Julian Beltrame, THE CANADIAN PRESS Mar 11, 2010 19:36:27 PM

OTTAWA - Transport Canada came under fire from MPs on Thursday over its handling of safety concerns with Toyota vehicles after disclosing that authorities had received 17 acceleration-related complaints before last fall's recall.

Department officials were called on the carpet by opposition MPs at a committee meeting to answer why they did not respond more quickly to the problems.

And one MP on the Commons transport committee accused the department of having too cosy a relationship with Toyota Canada, noting it had applauded the automaker's efforts in issuing a recall last fall.

Since then, the world's No. 1 automaker has got a black eye over mounting concerns about the safety of its vehicles, resulting in a string of embarrassing admissions and recalls involving more than eight million vehicles worldwide.

Of those, some 270,000 have been recalled in Canada and more than four million in the United States, where safety groups have also accused the U.S. National Transportation Safety Association of being too cozy with the auto industry.

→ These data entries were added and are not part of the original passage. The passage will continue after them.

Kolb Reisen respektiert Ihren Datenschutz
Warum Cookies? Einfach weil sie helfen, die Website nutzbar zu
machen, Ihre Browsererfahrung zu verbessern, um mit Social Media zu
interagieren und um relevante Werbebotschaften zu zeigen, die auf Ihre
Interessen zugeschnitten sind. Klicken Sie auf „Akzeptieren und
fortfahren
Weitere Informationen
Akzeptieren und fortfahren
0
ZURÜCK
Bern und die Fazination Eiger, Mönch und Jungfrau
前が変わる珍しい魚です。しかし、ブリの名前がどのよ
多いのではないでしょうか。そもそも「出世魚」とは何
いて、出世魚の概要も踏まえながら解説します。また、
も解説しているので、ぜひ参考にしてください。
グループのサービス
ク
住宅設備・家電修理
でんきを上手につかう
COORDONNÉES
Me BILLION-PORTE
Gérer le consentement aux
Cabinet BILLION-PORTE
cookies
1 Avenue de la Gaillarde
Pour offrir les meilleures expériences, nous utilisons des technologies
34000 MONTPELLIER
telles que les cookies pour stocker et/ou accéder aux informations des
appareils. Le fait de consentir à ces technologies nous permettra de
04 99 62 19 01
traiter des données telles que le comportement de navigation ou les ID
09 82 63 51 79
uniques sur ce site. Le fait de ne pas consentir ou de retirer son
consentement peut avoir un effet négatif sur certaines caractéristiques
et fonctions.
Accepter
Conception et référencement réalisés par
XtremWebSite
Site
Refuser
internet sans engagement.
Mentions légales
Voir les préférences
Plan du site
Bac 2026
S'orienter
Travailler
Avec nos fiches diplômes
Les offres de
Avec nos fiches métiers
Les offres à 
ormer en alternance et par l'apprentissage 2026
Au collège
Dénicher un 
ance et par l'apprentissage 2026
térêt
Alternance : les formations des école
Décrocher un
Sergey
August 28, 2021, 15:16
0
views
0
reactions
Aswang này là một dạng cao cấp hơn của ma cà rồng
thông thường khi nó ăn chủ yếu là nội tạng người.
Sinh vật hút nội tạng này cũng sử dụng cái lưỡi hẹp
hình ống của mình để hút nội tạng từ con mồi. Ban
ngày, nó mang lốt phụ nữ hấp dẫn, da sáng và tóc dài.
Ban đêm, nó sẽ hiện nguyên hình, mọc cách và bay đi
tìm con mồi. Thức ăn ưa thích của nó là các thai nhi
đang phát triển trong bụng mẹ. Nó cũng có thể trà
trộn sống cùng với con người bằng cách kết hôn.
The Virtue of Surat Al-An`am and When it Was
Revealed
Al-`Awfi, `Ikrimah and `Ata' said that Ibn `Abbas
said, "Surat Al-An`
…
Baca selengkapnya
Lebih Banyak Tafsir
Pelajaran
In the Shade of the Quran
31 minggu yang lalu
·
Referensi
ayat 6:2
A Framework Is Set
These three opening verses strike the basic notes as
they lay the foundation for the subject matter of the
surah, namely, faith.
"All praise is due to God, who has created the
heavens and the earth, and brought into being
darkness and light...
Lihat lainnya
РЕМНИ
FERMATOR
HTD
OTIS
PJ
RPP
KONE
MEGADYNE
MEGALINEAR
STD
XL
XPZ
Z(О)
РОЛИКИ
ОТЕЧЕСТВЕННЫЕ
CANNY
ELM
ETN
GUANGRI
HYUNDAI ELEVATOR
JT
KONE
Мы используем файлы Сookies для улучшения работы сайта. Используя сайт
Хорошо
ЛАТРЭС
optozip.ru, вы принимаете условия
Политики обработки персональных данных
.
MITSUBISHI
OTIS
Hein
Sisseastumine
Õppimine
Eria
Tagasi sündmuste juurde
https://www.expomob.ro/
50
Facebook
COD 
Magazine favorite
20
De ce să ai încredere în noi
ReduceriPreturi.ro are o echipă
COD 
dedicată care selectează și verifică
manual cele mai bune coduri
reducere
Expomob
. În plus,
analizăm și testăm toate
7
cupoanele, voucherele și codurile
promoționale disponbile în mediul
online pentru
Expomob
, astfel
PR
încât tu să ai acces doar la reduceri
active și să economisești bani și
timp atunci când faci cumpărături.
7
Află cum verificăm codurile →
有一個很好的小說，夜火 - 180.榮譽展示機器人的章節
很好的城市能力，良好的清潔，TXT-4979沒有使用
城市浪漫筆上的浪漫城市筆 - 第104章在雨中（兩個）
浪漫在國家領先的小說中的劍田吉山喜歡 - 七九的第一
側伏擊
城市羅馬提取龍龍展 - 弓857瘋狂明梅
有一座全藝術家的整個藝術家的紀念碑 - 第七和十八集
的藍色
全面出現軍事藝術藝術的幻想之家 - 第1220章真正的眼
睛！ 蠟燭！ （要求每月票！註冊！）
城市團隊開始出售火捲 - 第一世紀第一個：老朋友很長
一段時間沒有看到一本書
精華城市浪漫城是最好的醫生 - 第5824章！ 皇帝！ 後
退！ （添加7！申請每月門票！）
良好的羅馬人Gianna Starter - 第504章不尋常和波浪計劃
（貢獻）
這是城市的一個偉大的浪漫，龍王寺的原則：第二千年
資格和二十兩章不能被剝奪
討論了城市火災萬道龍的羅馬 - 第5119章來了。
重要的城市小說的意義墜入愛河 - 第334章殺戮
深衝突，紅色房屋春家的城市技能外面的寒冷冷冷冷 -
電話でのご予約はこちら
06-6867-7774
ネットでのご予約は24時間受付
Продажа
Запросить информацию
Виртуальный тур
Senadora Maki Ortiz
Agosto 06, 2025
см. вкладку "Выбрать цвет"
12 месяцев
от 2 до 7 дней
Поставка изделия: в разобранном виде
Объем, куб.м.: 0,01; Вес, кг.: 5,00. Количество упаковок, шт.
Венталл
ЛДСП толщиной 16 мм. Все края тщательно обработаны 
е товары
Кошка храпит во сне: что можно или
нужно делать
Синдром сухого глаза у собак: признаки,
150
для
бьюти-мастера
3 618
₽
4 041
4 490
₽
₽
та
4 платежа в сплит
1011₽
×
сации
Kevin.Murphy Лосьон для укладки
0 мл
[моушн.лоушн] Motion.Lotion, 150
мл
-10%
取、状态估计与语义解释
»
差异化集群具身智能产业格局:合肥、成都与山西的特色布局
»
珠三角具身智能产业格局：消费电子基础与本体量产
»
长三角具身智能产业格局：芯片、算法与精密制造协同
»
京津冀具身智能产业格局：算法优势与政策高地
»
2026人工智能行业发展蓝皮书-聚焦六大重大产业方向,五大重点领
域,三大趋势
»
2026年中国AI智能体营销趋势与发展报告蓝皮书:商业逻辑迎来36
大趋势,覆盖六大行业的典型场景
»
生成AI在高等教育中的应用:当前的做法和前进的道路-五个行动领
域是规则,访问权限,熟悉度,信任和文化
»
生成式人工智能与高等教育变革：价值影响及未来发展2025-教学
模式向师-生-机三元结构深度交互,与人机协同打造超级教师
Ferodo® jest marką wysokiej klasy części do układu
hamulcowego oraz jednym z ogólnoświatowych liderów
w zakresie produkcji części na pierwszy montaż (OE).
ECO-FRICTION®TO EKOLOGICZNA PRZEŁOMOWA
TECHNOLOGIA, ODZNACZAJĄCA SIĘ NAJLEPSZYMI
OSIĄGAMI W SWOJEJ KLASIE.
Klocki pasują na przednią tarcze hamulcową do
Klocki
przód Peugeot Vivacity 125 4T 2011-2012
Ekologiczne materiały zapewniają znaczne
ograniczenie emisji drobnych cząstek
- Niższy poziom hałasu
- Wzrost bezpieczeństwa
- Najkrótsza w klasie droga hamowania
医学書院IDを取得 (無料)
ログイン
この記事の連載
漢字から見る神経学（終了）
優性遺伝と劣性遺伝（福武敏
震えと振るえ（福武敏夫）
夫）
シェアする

"NHTSA has been viewed by the motor vehicle industry for years as a lapdog, not a watchdog," Joan Claybrook, a former NHTSA administrator under then-president Jimmy Carter, said in prepared testimony for a congressional hearing Thursday.

The U.S. National Highway Traffic Safety Administration has tied 52 deaths to crashes south of the border allegedly caused by the accelerator problems, and the agency has received new complaints from owners who had their cars fixed and said their vehicles suddenly accelerated afterward.

Transport officials defended their response and noted there had been no confirmed cases of fatalities in Canada.

"When we receive an acceleration problem, it does not necessarily mean that it is related to a sticky accelerator," said Gerard MacDonald, the Transport Department's associate deputy minister.

"Of those 17 (complaints), there was nothing in the subsequent investigation that took place that gave them reason to believe it was the result of a sticky accelerator."

Officials said they were not aware of any complaints of a "sticky pedal" until Toyota informed the department in January it had received five.

But MPs lashed out in anger and disbelief at what they said was an inadequate and lackadaisical response.

"I have no idea what they are thinking down there - they don't even have the list of complaints Toyota has received," said NDP critic Brian Masse, a former autoworker in Windsor, Ont.

"I'm totally disappointed in Transport Canada. They can't even tell us how many people Toyota has been in touch with to get their vehicles fixed. Today was stunning."

Liberal MP Joe Volpe accused officials and Transport Minister John Baird of taking a passive approach to a problem that has put Canadian lives in jeopardy.

Officials should have been pro-active in seeking out answers from Toyota rather than waiting for the automaker to inform them, he said.

"The minister is not asking; the department is not asking and Toyota is not offering," he said. "Everybody else in the world is looking at this and we're not."

Volpe said Transport officials were not even aware of concerns the root cause may stem from a software error, rather than sticky pedals, until MPs brought it up at a technical briefing with officials on Monday.

Toyota Canada executives have been asked to the hearings next week, but Volpe said the committee needs to question those in charge - North American chief executive Yoshi Inaba, or the head of the company, Akio Toyoda, both of whom testified before the U.S. Congress.

There was no immediate response from Toyota.

Conservative committee member Brian Jean defended the department, saying it was investigating all possibilities.

"They certainly seem to be on top of it, and they are keeping Canadians safe," he told reporters after the meeting.

"The reality is . . . cars today . . . are much more complicated than they were 10 or 20 years ago," he said, adding the problem may stem from "a magnet, or floor mats, or sticky pedal or, in fact, human error."

Toyota has been moving to install brake override systems on many of its vehicles. Such systems automatically reduce the engine's power when the brake and accelerator pedals are depressed at the same time "under certain driving conditions."

It will be included on most new Toyota and Lexus models sold in Canada by the end of this year, Toyota officials have said.